Motivation
File Forgery Detection (FFD) is a serious problem concerning digital forensics examiners. Fraud or counterfeits are common causes for altering files. Another example is a child predator who hides porn images by altering the image extension and in some cases by changing the image signature. Many proposals have been made to solve this problem and the most promising ones concentrate on the image content. It is also common that anyone who wants to hide any kind of information in plain sight without being perceived to use steganography. Steganography is the practice of concealing a file, message, image or video within another file, message, image, or video. The word steganography combines the Greek words steganos (στεγανός), meaning "covered" and graphein (γράφειν) meaning "writing". The most usual cover medium for hiding data are images.
The objective of the specific task is first to examine if an image has been forged, then if it could also hide a text message, and lastly to retrieve the potential hidden message from the forged stego images.
News
- The development data are released
- The test data are released
- The submission is now open!
Task description
Competition Scenario
You are a professional digital forensic examiner collaborating with the police, who suspects that there is an ongoing fraud in the Central Bank. After obtaining a court order, police gain access to a suspect’s computer in the bank with the purpose to look for images proving the suspect guilty. However, police suspects that he has managed to change extension and signature of some images, so that they look like pdf files. Additionally, it is highly probable that the suspect has used steganography software to hide messages within some images that could reveal valuable information of his collaborators. Police authorities asks you to:
Task 1: Identify Forged Images
Perform detection of altered (forged) images (both extension and signature) and predict the actual type of the forged file.
Task 2: Identify Stego Images
Identify the altered images that hide steganographic content.
Task 3: Retrieve the Message
Retrieve the hidden messages (text) from the stego images.
Data
The dataset contains 9,000 images and pdfs, divided into 3 sets of 3000 files. Each set of images is used for a specific task. 2,000 files are used for training and 1,000 for testing. All participants have access to the training dataset along with the ground truth. The test set is distributed with the ground truth.
Find more Information and the datasets:
1. https://www.crowdai.org/challenges/imageclef-2019-security-forged-file-d...
2. https://www.crowdai.org/challenges/imageclef-2019-security-stego-image-d...
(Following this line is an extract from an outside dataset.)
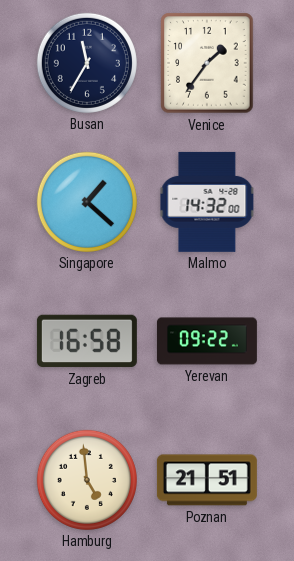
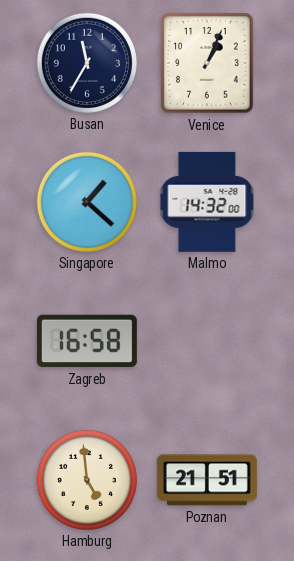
Venice: 1:36 -> 1:04
Yerevan: 09:22 -> none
3. https://www.crowdai.org/challenges/imageclef-2019-security-secret-messag...
Evaluation methodology
For assessing performance, classic metrics are used:
Precision, Recall and F1 for Task 1 and Task 2.
Edit distance for Task 3.
Precision
In pattern recognition, information retrieval and binary classification, precision is the fraction of relevant instances among the retrieved instances.
For the task 1, precision could be defined as the fraction of actual detected altered images among all the images detected as altered:
Precision = nº of actual detected altered images /Total detections of altered images
For the task 2, precision could be defined as the fraction of actual detected images with hidden messages among all the detected images with hidden a message:
Precision= nº of actual detected images with hidden messages /Total detections of altered images with hidden messages
Recall
In pattern recognition, information retrieval and binary classification, recall is the fraction of relevant instances that have been retrieved over the total amount of relevant instances.
For the task 1, recall could be defined as the fraction of actual detected altered images among all the altered images:
Recall = nº of actual detected altered images /Total altered images
For the task 2, recall could be defined as the fraction of actual detected images with hidden messages among all the images with hidden a message:
Recall = nº of actual detected images with hidden messages /Total altered images with hidden messages
F-measure
F-measure is the harmonic mean of precision and recall, mathematically expressed as
F_1=2∙(Precision ∙ Recall)/(Precision + Recall )
Edit distance
Given two strings a and b on an alphabet Σ (e.g. the set of ASCII characters), the edit distance d(a,b) is the minimum-weight series of edit operations (Insertion, Deletion, Substitution) that transforms a into b.
Preliminary Schedule
20.11.2018: Registration opens
01.12.2018: Development data release
18.03.2019: Test data release
15.05.2019: Deadline for submission of runs by the participants 11:59:59 PM GMT.
15.05.2019: CLEF Submission of Abstracts of Long and Short Papers.
24.05.2019: Release of processed results by the task organizers.
24.05.2019: CLEF Submission of CEUR-WS Participant Papers.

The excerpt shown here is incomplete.